KO: I know they’re working on it, yes. And then Claudia, the funders have been working on developing guidelines, not as a substitute for the UN system or as a substitute for national regulation, but would it be fair to say that the funders and the researchers have been working on trying to figure out how to govern ‘implementation’ because, in part, there are such huge gaps in these more traditional ways of addressing potential benefits and risks?
CE: That’s exactly right. The other piece of it is that there are a lot of stakeholders with shared responsibilities. So the funders have responsibility, scientists have responsibility, regulators, members of the community and so on. This is a shared responsibility and new technology has a lot of great potential but it’s not without its risks, and until all those things are well understood and have been worked out, everyone has a part to play in terms of executing their responsibility to ensure that whatever happens, it’s done in the most responsible way.

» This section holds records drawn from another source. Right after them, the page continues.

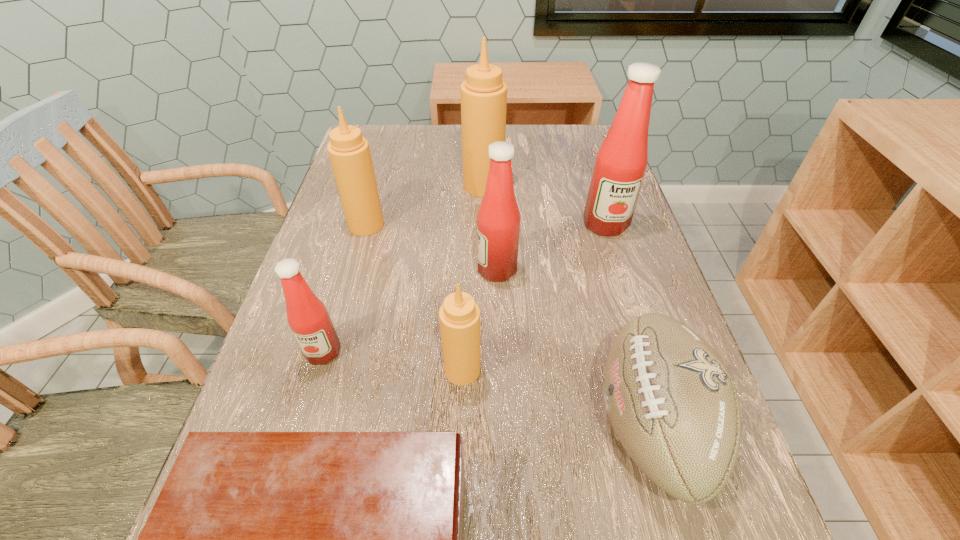 Where is `the leftmost red condiment`? Image resolution: width=960 pixels, height=540 pixels. the leftmost red condiment is located at coordinates (308, 318).

At what (x,y) coordinates should I click in order to perform the action: click on football (American). Please return your answer as a coordinate pair (x, y). The width and height of the screenshot is (960, 540). Looking at the image, I should click on (671, 400).

Image resolution: width=960 pixels, height=540 pixels. Identify the location of free space located on the left of the farthest tan condiment. (338, 185).

At what (x,y) coordinates should I click in order to perform the action: click on vacant space located on the front-facing side of the farthest red condiment. Please return your answer as a coordinate pair (x, y). Looking at the image, I should click on (618, 265).

You are a GUI agent. You are given a task and a screenshot of the screen. Output one action in this format:
    pyautogui.click(x=<x>, y=<y>)
    Task: Click on the free spot located 0.160m on the right of the second smallest tan condiment
    Image resolution: width=960 pixels, height=540 pixels.
    Given the screenshot: What is the action you would take?
    pyautogui.click(x=449, y=225)

Where is `vacant area located 0.100m on the front-facing side of the second smallest red condiment`? The image size is (960, 540). vacant area located 0.100m on the front-facing side of the second smallest red condiment is located at coordinates (432, 270).

Find the location of a particular element. free region located 0.100m on the front-facing side of the second smallest red condiment is located at coordinates 432,270.

The height and width of the screenshot is (540, 960). Find the location of `free spot located on the front-facing side of the second smallest red condiment`. free spot located on the front-facing side of the second smallest red condiment is located at coordinates (400, 270).

Find the location of `free space located 0.270m on the back of the nearest tan condiment`. free space located 0.270m on the back of the nearest tan condiment is located at coordinates (467, 255).

You are a GUI agent. You are given a task and a screenshot of the screen. Output one action in this format:
    pyautogui.click(x=<x>, y=<y>)
    Task: Click on the vacant space located 0.250m on the front-facing side of the leftmost red condiment
    The image size is (960, 540).
    Given the screenshot: What is the action you would take?
    pyautogui.click(x=274, y=518)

JC: The question raises this question associated with governance. When thinking about these universal gene drives, they will not stop at the borders of any country. That means you’re automatically in an international situation, and as Ken suggested, institutions are not well developed to handle those sorts of things. So where would you go for governance, especially governance that has a certain sort of leverage for individuals who might not be ‘playing by the rules’?
PGH: The advancement of gene drive technology doesn’t change the ethical arguments for or against releasing genetically modified mosquitoes into the wild, it only accelerates its prospect for success.
KO: The word ‘only’ here is I think all of us latched on to. ‘Only accelerates its prospect for success’. When you go from Mendelian inheritance to universal gene drive inheritance, at some point acceleration becomes a change in fundamentals, and going from 50/50 to 99.5 even with degradation of capacity is a significant change, it’s not ‘only’, it substantially accelerates, as we understand the mechanisms and their stability now. So ‘only’ trivializes the significance of the technology, but I don’t know if my colleagues would agree with that.
EH: So I have a more basic question: what is the antecedent to ‘success’ in that phrase? Are we talking about the gene drive or are we talking about the ethics? Or are we talking about the advancement? ‘Its success’, in the biological sense or in the sense of the application in the larger goal of eradicating diseases? This statement becomes difficult to unpack in terms of the ethics component because the goal of the question is not clear.
I would say, from how I read this question, evidence only makes the ethical questions clearer, it doesn’t answer them. So, while the advancement of gene drive technology doesn’t change the ethical arguments, it does change the ethical responses, if the evidence is clearer one way or another. So, the advancement of gene drive technology doesn’t necessarily mean, to me, that it’s working better but it may simply mean that we have more evidence to know how it works.
JC: Historically, the release of genetically-modified organisms and releasing organisms modified by a gene drive technology have at their root an ethical question that has to do with intervening in ecosystems, with ‘what counts as nature’. In that sense there is a commonality there is a commonality relative to the question, ‘How should we think about intervening in nature?’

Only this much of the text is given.